WORK ORDER: One line in the listing below contains "Fuadi juga menjelaskan". Repeat that line and each line after it exactly, ending with the last one.
DATA TO PROCESS Block Start
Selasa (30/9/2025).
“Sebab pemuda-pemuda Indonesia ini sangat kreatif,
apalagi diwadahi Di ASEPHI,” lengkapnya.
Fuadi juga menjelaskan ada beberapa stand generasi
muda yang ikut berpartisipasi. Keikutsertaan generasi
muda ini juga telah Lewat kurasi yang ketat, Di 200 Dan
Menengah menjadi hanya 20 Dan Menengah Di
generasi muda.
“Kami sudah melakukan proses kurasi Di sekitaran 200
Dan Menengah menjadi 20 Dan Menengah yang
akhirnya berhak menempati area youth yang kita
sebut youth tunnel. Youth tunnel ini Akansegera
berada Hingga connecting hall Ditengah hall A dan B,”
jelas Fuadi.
DATA TO PROCESS Block End
SOLUTION FOR THIS TASK:
Fuadi juga menjelaskan ada beberapa stand generasi
muda yang ikut berpartisipasi. Keikutsertaan generasi
muda ini juga telah Lewat kurasi yang ketat, Di 200 Dan
Menengah menjadi hanya 20 Dan Menengah Di
generasi muda.
“Kami sudah melakukan proses kurasi Di sekitaran 200
Dan Menengah menjadi 20 Dan Menengah yang
akhirnya berhak menempati area youth yang kita
sebut youth tunnel. Youth tunnel ini Akansegera
berada Hingga connecting hall Ditengah hall A dan B,”
jelas Fuadi.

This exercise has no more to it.